Handling email file attachments in Rails app with Mailgun on Heroku platform

I have a Rails web app running on Heroku that receives emails through Mailgun routing.

Mailgun sends email data to my app via HTTP POST requests. Basic stuff like subject and message body come as regular parameters, but file attachments get uploaded as multipart form data. These files appear in my Rails controller as UploadedFile objects.

My process is to take these attachments and save them to S3 storage. This works fine for small files, but when emails have big attachments or multiple files, I hit Heroku’s request timeout limit (the H12 error).

I thought about using background jobs to handle the upload process, but ran into problems:

  • Passing the whole UploadedFile object to the background job causes issues because job queues don’t handle large objects well
  • Trying to pass just the temp file path doesn’t work either since background workers run on different dynos and can’t access temp files created on the web dyno

What’s the best approach to handle this situation? I need a way to process large email attachments without timing out the main request.

The other solutions work, but you’re still stuck with complex file handling and manual cleanup. I’ve dealt with similar email processing at scale - automation is everything here.

Mailgun webhooks timing out? Don’t fight it. Go async from day one. Have Latenode catch your Mailgun webhooks instead of hitting Rails directly. Latenode handles the multipart data, streams attachments to S3 without timeout issues, then pings your Rails app with just the metadata.

Flow looks like this: Mailgun → Latenode webhook → Latenode processes attachments and saves to S3 → Latenode calls your Rails endpoint with S3 keys and email data. Your Rails app never touches the actual files, just handles business logic.

No background job mess. No temp file cleanup. No dyno coordination headaches. Latenode does the heavy lifting while your Rails app stays lean.

I’ve used this for document processing pipelines handling gigabyte files. Latenode’s built-in S3 integration makes uploads dead simple. You can add steps like virus scanning or format conversion without touching your main app.

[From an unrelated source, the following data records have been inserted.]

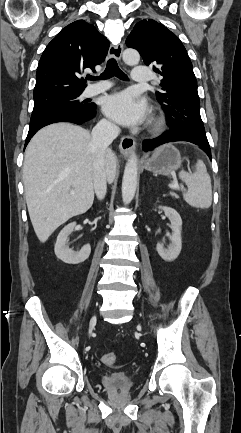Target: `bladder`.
I'll return each mask as SVG.
<instances>
[{"label": "bladder", "mask_w": 241, "mask_h": 433, "mask_svg": "<svg viewBox=\"0 0 241 433\" xmlns=\"http://www.w3.org/2000/svg\"><path fill=\"white\" fill-rule=\"evenodd\" d=\"M134 376L127 372L115 371L101 377L102 384L115 391H127L134 386Z\"/></svg>", "instance_id": "1"}]
</instances>
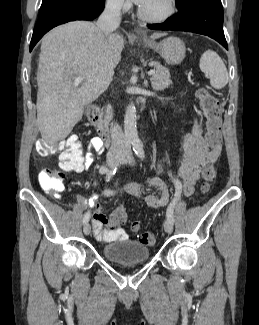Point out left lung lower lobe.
<instances>
[{
  "mask_svg": "<svg viewBox=\"0 0 259 325\" xmlns=\"http://www.w3.org/2000/svg\"><path fill=\"white\" fill-rule=\"evenodd\" d=\"M178 13L161 24L147 25L155 30H174L207 35L226 49L221 0H183L176 3Z\"/></svg>",
  "mask_w": 259,
  "mask_h": 325,
  "instance_id": "obj_1",
  "label": "left lung lower lobe"
}]
</instances>
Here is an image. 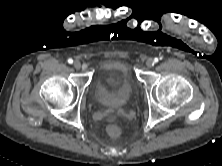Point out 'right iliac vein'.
Here are the masks:
<instances>
[{"label": "right iliac vein", "mask_w": 222, "mask_h": 166, "mask_svg": "<svg viewBox=\"0 0 222 166\" xmlns=\"http://www.w3.org/2000/svg\"><path fill=\"white\" fill-rule=\"evenodd\" d=\"M75 69H80L81 68V63L79 61H75L73 64Z\"/></svg>", "instance_id": "63e3f726"}]
</instances>
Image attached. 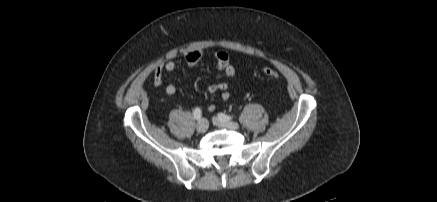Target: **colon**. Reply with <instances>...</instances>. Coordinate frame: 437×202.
I'll list each match as a JSON object with an SVG mask.
<instances>
[{"instance_id": "1", "label": "colon", "mask_w": 437, "mask_h": 202, "mask_svg": "<svg viewBox=\"0 0 437 202\" xmlns=\"http://www.w3.org/2000/svg\"><path fill=\"white\" fill-rule=\"evenodd\" d=\"M263 73L267 77L272 78V79H277L279 77V73L276 70L272 69V68H264L263 69Z\"/></svg>"}]
</instances>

The automation kills all those failure points you’re fighting. Check it out: https://latenode.com

I built an invoice processing system that handled PDFs through email - ran into the same issue. Here’s what worked: save the attachment to shared storage immediately during the webhook, then pass the heavy lifting to background jobs. I wrote the UploadedFile straight to a temp S3 bucket right in the controller - fast enough to dodge timeouts. Then I queued a job with just the S3 key and file metadata. Background worker grabs it from temp storage, processes it, moves to permanent storage, cleans up. Kept webhook responses under 10 seconds even with 50MB+ files. Watch out for content types when writing to temp bucket - I got burned when background jobs couldn’t figure out file formats. Set up lifecycle policies on your temp bucket too, cleans up old files if your cleanup jobs crash.

Hit the same issue with our email parser. Skip temp files entirely - read attachment data straight into memory and send it to sidekiq as base64. Works perfectly for files under 10mb. Bigger files still need temp storage, but this covers most cases and keeps it simple. Just bump your job queue’s payload limit if you use this approach.

Had this exact issue last year with our customer support system. Here’s what fixed it for me: stream the attachment straight to temp storage first, then queue the S3 upload with just a reference to that file. Don’t try passing the UploadedFile object around - it won’t work. Save it somewhere all your dynos can reach (S3 with a temp prefix works, or Redis for smaller files). Queue a background job with the storage key plus basic metadata like filename and content type. Your worker grabs the job, pulls the file from temp storage, processes it, uploads to final S3, then cleans up. This keeps your web request fast since you’re only handling the initial save. The heavy stuff happens in the background. For big files, use chunked reading when streaming to temp storage or you’ll run into memory problems. Bottom line: get that file data saved somewhere accessible before your request times out.